De Chuang Tze
(Traducción de Thomas Merton)
Las inundaciones de otoño habían llegado. Miles de torrentes salvajes se vertían furiosamente en el río Amarillo. Éste engordó e inundó sus riberas hasta hacer imposible distinguir un buey de un caballo desde la otra orilla. Entonces el Dios del Río se echó a reír, deleitado con el pensamiento de que toda la belleza del mundo había caído bajo su tutela. De modo que giró corriente abajo hasta llegar al océano. Allí miró por encima de las olas hacia el vacío horizonte del Este y quedó consternado. Oteando el horizonte, recuperó el sentido y murmuró al Dios del Océano:
«Bien, el proverbio está en lo cierto. Aquél que se ha hecho con ideas piensa que sabe más que cualquier otra persona. Así he sido yo. ¡Sólo que ahora comprendo lo que quiere decir Extensión!”

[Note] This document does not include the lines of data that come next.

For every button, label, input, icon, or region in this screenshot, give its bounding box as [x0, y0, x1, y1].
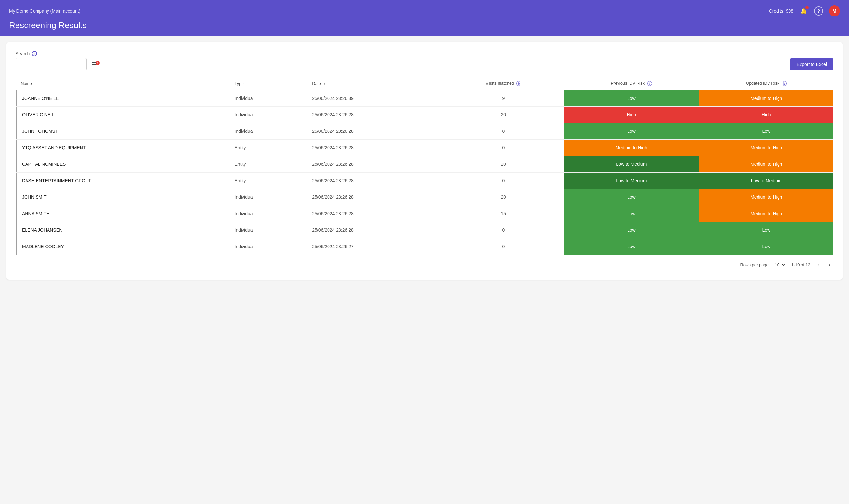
col-type: Type [229, 77, 307, 90]
credits-text: Credits: 998 [769, 8, 793, 14]
table-row[interactable]: JOHN SMITH Individual 25/06/2024 23:26:2… [16, 189, 833, 205]
prev-risk-badge: Low [564, 90, 699, 106]
notification-badge: 1 [805, 5, 809, 10]
row-indicator [16, 107, 17, 123]
row-indicator [16, 189, 17, 205]
cell-name: MADLENE COOLEY [16, 238, 229, 255]
main-content: Search b 1 Export to Excel Name Type [6, 42, 843, 280]
cell-lists: 0 [443, 140, 564, 156]
table-row[interactable]: DASH ENTERTAINMENT GROUP Entity 25/06/20… [16, 173, 833, 189]
export-to-excel-button[interactable]: Export to Excel [790, 58, 833, 70]
prev-risk-badge: Low [564, 205, 699, 222]
col-date[interactable]: Date ↑ [307, 77, 443, 90]
upd-risk-badge: Low [699, 222, 833, 238]
cell-name: ELENA JOHANSEN [16, 222, 229, 238]
cell-prev-risk: Low [564, 238, 699, 255]
cell-name: OLIVER O'NEILL [16, 107, 229, 123]
cell-prev-risk: Low [564, 123, 699, 140]
cell-date: 25/06/2024 23:26:28 [307, 189, 443, 205]
cell-type: Entity [229, 173, 307, 189]
search-section: Search b 1 Export to Excel [16, 51, 833, 70]
next-page-button[interactable]: › [826, 260, 832, 269]
search-input[interactable] [16, 58, 87, 70]
row-indicator [16, 123, 17, 139]
cell-lists: 0 [443, 238, 564, 255]
row-indicator [16, 205, 17, 222]
cell-prev-risk: High [564, 107, 699, 123]
col-lists: # lists matched b [443, 77, 564, 90]
table-row[interactable]: OLIVER O'NEILL Individual 25/06/2024 23:… [16, 107, 833, 123]
cell-date: 25/06/2024 23:26:28 [307, 140, 443, 156]
cell-prev-risk: Low [564, 90, 699, 107]
cell-prev-risk: Low [564, 189, 699, 205]
table-row[interactable]: JOANNE O'NEILL Individual 25/06/2024 23:… [16, 90, 833, 107]
cell-upd-risk: High [699, 107, 833, 123]
upd-risk-badge: Low to Medium [699, 173, 833, 189]
notification-bell-icon[interactable]: 🔔 1 [799, 6, 808, 16]
table-row[interactable]: JOHN TOHOMST Individual 25/06/2024 23:26… [16, 123, 833, 140]
cell-date: 25/06/2024 23:26:27 [307, 238, 443, 255]
upd-risk-badge: Medium to High [699, 140, 833, 156]
filter-button[interactable]: 1 [90, 61, 100, 68]
upd-risk-badge: Low [699, 123, 833, 139]
cell-lists: 20 [443, 107, 564, 123]
cell-lists: 0 [443, 123, 564, 140]
row-indicator [16, 140, 17, 156]
cell-prev-risk: Low to Medium [564, 156, 699, 173]
prev-page-button[interactable]: ‹ [815, 260, 821, 269]
prev-risk-badge: Low to Medium [564, 173, 699, 189]
table-row[interactable]: MADLENE COOLEY Individual 25/06/2024 23:… [16, 238, 833, 255]
table-row[interactable]: ANNA SMITH Individual 25/06/2024 23:26:2… [16, 205, 833, 222]
cell-type: Individual [229, 189, 307, 205]
cell-type: Individual [229, 107, 307, 123]
rows-per-page-select[interactable]: 10 25 50 [772, 262, 786, 268]
row-indicator [16, 156, 17, 172]
cell-name: JOHN SMITH [16, 189, 229, 205]
row-indicator [16, 90, 17, 106]
cell-name: ANNA SMITH [16, 205, 229, 222]
lists-info-icon[interactable]: b [516, 81, 521, 86]
cell-date: 25/06/2024 23:26:28 [307, 205, 443, 222]
table-row[interactable]: YTQ ASSET AND EQUIPMENT Entity 25/06/202… [16, 140, 833, 156]
prev-risk-badge: Medium to High [564, 140, 699, 156]
cell-type: Individual [229, 222, 307, 238]
upd-risk-badge: Medium to High [699, 205, 833, 222]
cell-upd-risk: Low [699, 222, 833, 238]
cell-prev-risk: Low to Medium [564, 173, 699, 189]
prev-risk-badge: Low [564, 123, 699, 139]
cell-type: Individual [229, 90, 307, 107]
prev-risk-badge: Low [564, 189, 699, 205]
cell-upd-risk: Medium to High [699, 205, 833, 222]
company-name: My Demo Company (Main account) [9, 8, 80, 14]
col-prev-risk: Previous IDV Risk b [564, 77, 699, 90]
cell-type: Individual [229, 205, 307, 222]
col-upd-risk: Updated IDV Risk b [699, 77, 833, 90]
rows-per-page-label: Rows per page: [740, 262, 769, 267]
help-icon[interactable]: ? [814, 6, 823, 16]
cell-lists: 9 [443, 90, 564, 107]
cell-lists: 20 [443, 189, 564, 205]
upd-risk-badge: Medium to High [699, 189, 833, 205]
cell-type: Entity [229, 156, 307, 173]
rows-per-page: Rows per page: 10 25 50 [740, 262, 786, 268]
upd-risk-badge: High [699, 107, 833, 123]
user-avatar[interactable]: M [829, 5, 840, 17]
cell-upd-risk: Medium to High [699, 90, 833, 107]
table-row[interactable]: ELENA JOHANSEN Individual 25/06/2024 23:… [16, 222, 833, 238]
cell-name: JOHN TOHOMST [16, 123, 229, 140]
prev-risk-info-icon[interactable]: b [647, 81, 652, 86]
cell-name: YTQ ASSET AND EQUIPMENT [16, 140, 229, 156]
table-row[interactable]: CAPITAL NOMINEES Entity 25/06/2024 23:26… [16, 156, 833, 173]
cell-lists: 0 [443, 173, 564, 189]
filter-badge: 1 [96, 61, 100, 65]
page-info: 1-10 of 12 [791, 262, 810, 267]
cell-date: 25/06/2024 23:26:28 [307, 173, 443, 189]
prev-risk-badge: Low [564, 222, 699, 238]
upd-risk-info-icon[interactable]: b [782, 81, 786, 86]
prev-risk-badge: Low to Medium [564, 156, 699, 172]
search-info-icon[interactable]: b [32, 51, 37, 56]
page-title: Rescreening Results [9, 20, 840, 30]
row-indicator [16, 173, 17, 189]
cell-prev-risk: Low [564, 205, 699, 222]
table-header-row: Name Type Date ↑ # lists matched b Previ… [16, 77, 833, 90]
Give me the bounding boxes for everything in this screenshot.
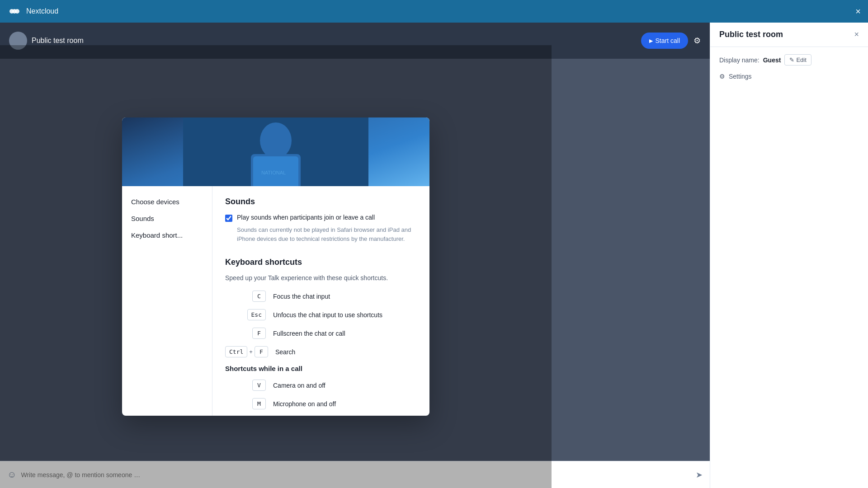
top-bar-left: Nextcloud	[7, 4, 58, 19]
edit-pencil-icon: ✎	[789, 56, 794, 63]
key-esc: Esc	[247, 309, 266, 320]
display-name-label: Display name:	[719, 56, 760, 64]
shortcut-desc-v: Camera on and off	[273, 382, 326, 389]
app-title: Nextcloud	[26, 7, 58, 15]
key-v: V	[252, 380, 266, 391]
nav-sounds[interactable]: Sounds	[122, 210, 212, 227]
shortcut-row-f: F Fullscreen the chat or call	[225, 328, 417, 339]
shortcut-row-ctrl-f: Ctrl + F Search	[225, 346, 417, 357]
shortcut-keys-c: C	[225, 291, 266, 302]
send-button[interactable]: ➤	[696, 470, 703, 480]
modal-video-preview: NATIONAL	[122, 117, 429, 186]
keyboard-section-title: Keyboard shortcuts	[225, 258, 417, 267]
modal-overlay: NATIONAL Choose devices Sounds Keyboard …	[0, 45, 552, 488]
display-name-value: Guest	[763, 56, 781, 64]
nextcloud-logo-icon	[7, 4, 22, 19]
start-call-button[interactable]: Start call	[641, 33, 688, 49]
nav-choose-devices[interactable]: Choose devices	[122, 193, 212, 210]
settings-modal: NATIONAL Choose devices Sounds Keyboard …	[122, 117, 429, 416]
key-f: F	[252, 328, 266, 339]
nav-keyboard-shortcuts[interactable]: Keyboard short...	[122, 227, 212, 244]
shortcut-row-esc: Esc Unfocus the chat input to use shortc…	[225, 309, 417, 320]
shortcut-desc-f: Fullscreen the chat or call	[273, 330, 345, 337]
key-m: M	[252, 398, 266, 409]
shortcut-row-m: M Microphone on and off	[225, 398, 417, 409]
sounds-section-title: Sounds	[225, 197, 417, 206]
modal-main-content: Sounds Play sounds when participants joi…	[212, 186, 429, 416]
key-f2: F	[255, 346, 268, 357]
svg-point-4	[260, 122, 292, 159]
shortcut-desc-esc: Unfocus the chat input to use shortcuts	[273, 311, 382, 319]
shortcuts-call-title: Shortcuts while in a call	[225, 365, 417, 372]
sounds-checkbox-row: Play sounds when participants join or le…	[225, 214, 417, 222]
shortcut-desc-m: Microphone on and off	[273, 400, 336, 408]
section-spacer-1	[225, 243, 417, 258]
shortcut-row-v: V Camera on and off	[225, 380, 417, 391]
sounds-checkbox[interactable]	[225, 215, 232, 222]
top-bar: Nextcloud ×	[0, 0, 868, 23]
shortcut-keys-ctrl-f: Ctrl + F	[225, 346, 268, 357]
shortcuts-description: Speed up your Talk experience with these…	[225, 274, 417, 282]
room-area: Public test room Start call ⚙ ☺ ➤	[0, 23, 710, 488]
edit-label: Edit	[796, 56, 806, 63]
key-plus-symbol: +	[249, 348, 253, 355]
modal-sidebar: Choose devices Sounds Keyboard short...	[122, 186, 212, 416]
key-ctrl: Ctrl	[225, 346, 247, 357]
sidebar-title: Public test room	[719, 30, 783, 39]
settings-icon: ⚙	[719, 73, 725, 80]
shortcut-keys-esc: Esc	[225, 309, 266, 320]
modal-body: Choose devices Sounds Keyboard short... …	[122, 186, 429, 416]
room-header-right: Start call ⚙	[641, 33, 701, 49]
right-sidebar: Public test room × Display name: Guest ✎…	[710, 23, 868, 488]
shortcut-desc-c: Focus the chat input	[273, 293, 330, 300]
shortcut-desc-ctrl-f: Search	[275, 348, 295, 356]
key-c: C	[252, 291, 266, 302]
settings-link[interactable]: ⚙ Settings	[719, 73, 859, 80]
edit-display-name-button[interactable]: ✎ Edit	[784, 54, 811, 66]
display-name-row: Display name: Guest ✎ Edit	[719, 54, 859, 66]
room-name: Public test room	[32, 37, 84, 45]
settings-link-label: Settings	[729, 73, 752, 80]
shortcut-keys-m: M	[225, 398, 266, 409]
main-area: Public test room Start call ⚙ ☺ ➤	[0, 23, 868, 488]
shortcut-keys-v: V	[225, 380, 266, 391]
sounds-checkbox-label: Play sounds when participants join or le…	[237, 214, 375, 221]
svg-point-2	[12, 9, 17, 14]
shortcut-keys-f: F	[225, 328, 266, 339]
svg-text:NATIONAL: NATIONAL	[261, 170, 286, 175]
sidebar-header: Public test room ×	[710, 23, 868, 47]
shortcut-row-c: C Focus the chat input	[225, 291, 417, 302]
sidebar-close-button[interactable]: ×	[854, 30, 859, 39]
video-person: NATIONAL	[122, 117, 429, 186]
topbar-close-button[interactable]: ×	[855, 7, 861, 16]
sounds-checkbox-description: Sounds can currently not be played in Sa…	[237, 225, 417, 243]
sidebar-content: Display name: Guest ✎ Edit ⚙ Settings	[710, 47, 868, 87]
settings-gear-button[interactable]: ⚙	[693, 36, 701, 46]
video-content-icon: NATIONAL	[183, 117, 368, 186]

El Dios del Océano replicó:
«¿Acaso puedes hablar del mar
a una rana en un pozo?
¿Puedes hablar del hielo
a una libélula?
¿Puedes hablar acerca del camino de la Vida
a un doctor en filosofía?
De todas las aguas del mundo,
el océano es la mayor.
Todos los ríos van a verterse en él
día y noche.
Jamás se llena,
devuelve sus aguas
día y noche;
jamás se vacía.
En épocas de sequía,
no baja el nivel.
En tiempos de inundaciones,
no aumenta.
¡Más grande que todas las demás aguas!
¡No existe medida para decir
cuánto más grande!
¿Pero estoy orgulloso de ello?
¿Qué soy yo bajo el Cielo?
¿Qué soy yo sin el Yang o el Yin?
Comparado con el cielo,
soy una roca diminuta,
un achaparrado roble
en la ladera de una montaña.
¿Debería acaso actuar
como si fuera algo?»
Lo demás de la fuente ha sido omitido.